Handelsminister Howard Lutnick sah sich am Dienstag auf dem Capitol Hill intensiven Fragen zu seiner früheren Verbindung zu Jeffrey Epstein ausgesetzt, während eine Grand Jury einen Versuch des Justizministeriums ablehnte, demokratische Gesetzgeber anzuklagen, die Militärangehörige aufforderten, sich "illegalen" Befehlen zu widersetzen. In anderen Nachrichten gewann die Amerikanerin Ashley Farquharson eine seltene olympische Rodelmedaille bei den Olympischen Winterspielen 2026 in Mailand Cortina, und der Druck auf Prinz Andrew, in den USA über seine Verbindungen zu Epstein auszusagen, wuchs. Unterdessen verläuft die Investition eines französischen Logistikunternehmens in die amerikanische Schifffahrt weiterhin schleppend.
Lutnick, der als Handelsminister unter Trump diente, bestritt bei seinem Auftritt vor einem Unterausschuss des Senats für Haushaltsfragen jegliches Fehlverhalten. Er wurde über seinen anhaltenden Kontakt zu Epstein jahrelang nach dem Anspruch, sich von dem verurteilten Sexualstraftäter distanziert zu haben, ins Kreuzverhör genommen. Ein Demokrat warf Lutnick vor, das Ausmaß ihrer Beziehung "gegenüber dem Kongress, dem amerikanischen Volk und den Überlebenden seiner abscheulichen kriminellen und räuberischen Taten" "völlig falsch dargestellt" zu haben, so ABC News.
Ebenfalls am Dienstag lehnte eine Grand Jury in Washington, D.C., ab, eine Gruppe demokratischer Gesetzgeber anzuklagen, die US-Militärangehörige in einem online veröffentlichten Video dazu ermutigt hatten, "illegale" Befehle zu missachten. Das Justizministerium hatte eine Untersuchung des Videos eingeleitet, in dem sechs demokratische Gesetzgeber zu sehen waren.

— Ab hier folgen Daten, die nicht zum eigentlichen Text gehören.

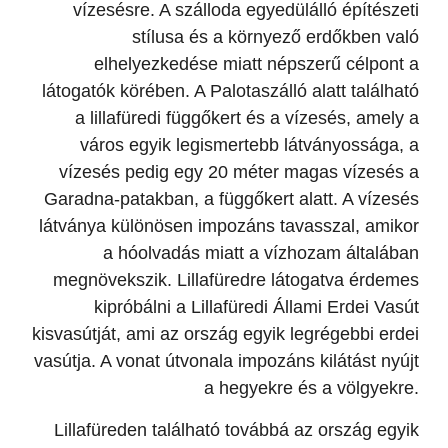
vízesésre. A szálloda egyedülálló építészeti
stílusa és a környező erdőkben való
elhelyezkedése miatt népszerű célpont a
látogatók körében. A Palotaszálló alatt található
a lillafüredi függőkert és a vízesés, amely a
város egyik legismertebb látványossága, a
vízesés pedig egy 20 méter magas vízesés a
Garadna-patakban, a függőkert alatt. A vízesés
látványa különösen impozáns tavasszal, amikor
a hóolvadás miatt a vízhozam általában
megnövekszik. Lillafüredre látogatva érdemes
kipróbálni a Lillafüredi Állami Erdei Vasút
kisvasútját, ami az ország egyik legrégebbi erdei
vasútja. A vonat útvonala impozáns kilátást nyújt
a hegyekre és a völgyekre.
Lillafüreden található továbbá az ország egyik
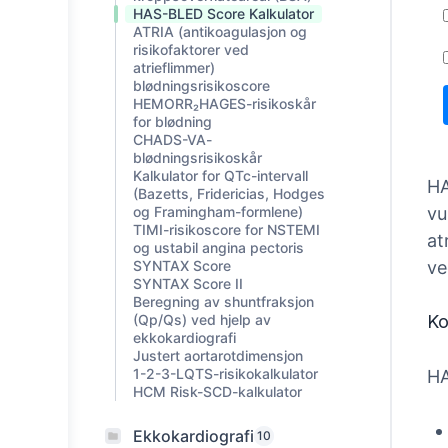
HAS-BLED Score Kalkulator
ATRIA (antikoagulasjon og
risikofaktorer ved
atrieflimmer)
blødningsrisikoscore
HEMORR₂HAGES-risikoskår
for blødning
CHADS-VA-
blødningsrisikoskår
Kalkulator for QTc-intervall
HA
(Bazetts, Fridericias, Hodges
og Framingham-formlene)
vu
TIMI-risikoscore for NSTEMI
at
og ustabil angina pectoris
SYNTAX Score
ve
SYNTAX Score II
Beregning av shuntfraksjon
(Qp/Qs) ved hjelp av
Ko
ekkokardiografi
Justert aortarotdimensjon
1-2-3-LQTS-risikokalkulator
HA
HCM Risk-SCD-kalkulator
Ekkokardiografi
10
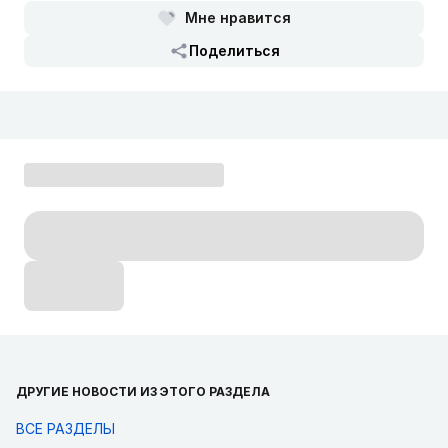
Мне нравится
Поделиться
ДРУГИЕ НОВОСТИ ИЗ ЭТОГО РАЗДЕЛА
ВСЕ РАЗДЕЛЫ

Im Sport sicherte sich Ashley Farquharson einen historischen Moment für die Vereinigten Staaten bei den Olympischen Winterspielen 2026 in Mailand Cortina und gewann eine Medaille im Einzel der Frauen im Rodeln. Ihre Leistung war laut Fox News erst das zweite Mal, dass eine Amerikanerin eine olympische Medaille in dieser Disziplin gewann. Farquharson, die mit dem Rodeln als Nachmittagsaktivität begann, drückte ihr Unglauben über ihren Erfolg aus.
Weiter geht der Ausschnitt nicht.